B – first \(3\) games are not all lost, but middle \(3\) games are all lost (so the first game is not a loss and the last game can be any result)

or C – first \(3\) games are not all lost, middle \(3\) games are not all lost but last \(3\) games are all lost, (so the first game can be any result but the second game is not a loss)

for A \({4^{{\text{th}}}}\) & \({5^{{\text{th}}}}\) games can be anything

\({\text{P}}(A) = {\left( {\frac{1}{3}} \right)^3} = \frac{1}{{27}}\)     A1

for B \({1^{{\text{st}}}}\) game not a loss & \({5^{{\text{th}}}}\) game can be anything     (R1)

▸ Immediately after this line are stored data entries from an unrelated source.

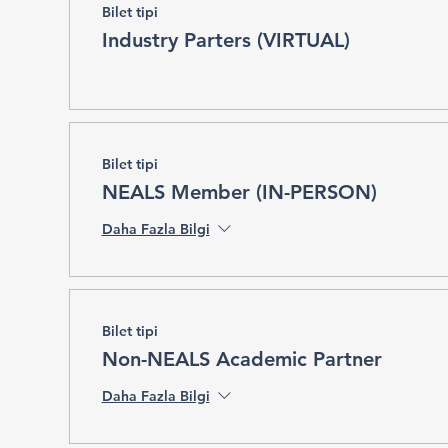
Bilet tipi
Industry Parters (VIRTUAL)
Bilet tipi
NEALS Member (IN-PERSON)
Daha Fazla Bilgi
Bilet tipi
Non-NEALS Academic Partner
Daha Fazla Bilgi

\({\text{P}}(B) = \frac{2}{3} \times {\left( {\frac{1}{3}} \right)^3} = \frac{2}{{81}}\)     A1

for C \({1^{{\text{st}}}}\) game anything, \({2^{{\text{nd}}}}\) game not a loss     (R1)

\({\text{P}}(C) = 1 \times \frac{2}{3} \times {\left( {\frac{1}{3}} \right)^3} = \frac{2}{{81}}\)     A1

(Since the events are mutually exclusive)

total probability is \(\frac{1}{{27}} + \frac{2}{{81}} + \frac{2}{{81}} = \frac{7}{{81}}\)     A1

 

Note:     In both methods all the A marks are independent.

 

Note:     If the candidate misunderstands the question and thinks that it is asking for exactly \(3\) losses award A1 A1 and A1 for an answer of \(\frac{{12}}{{243}}\) as in the last lines of Method 1.

 

[6 marks]

Total [6 marks]

If a script has lots of numbers with the wrong final answer and no explanation of method it is not going to gain many marks. Working has to be explained. The counting strategy needs to be decided on first. Some candidates misunderstood the context and tried to calculate exactly \(3\) consecutive losses. Not putting a non-loss as \(\frac{2}{3}\) caused unnecessary work.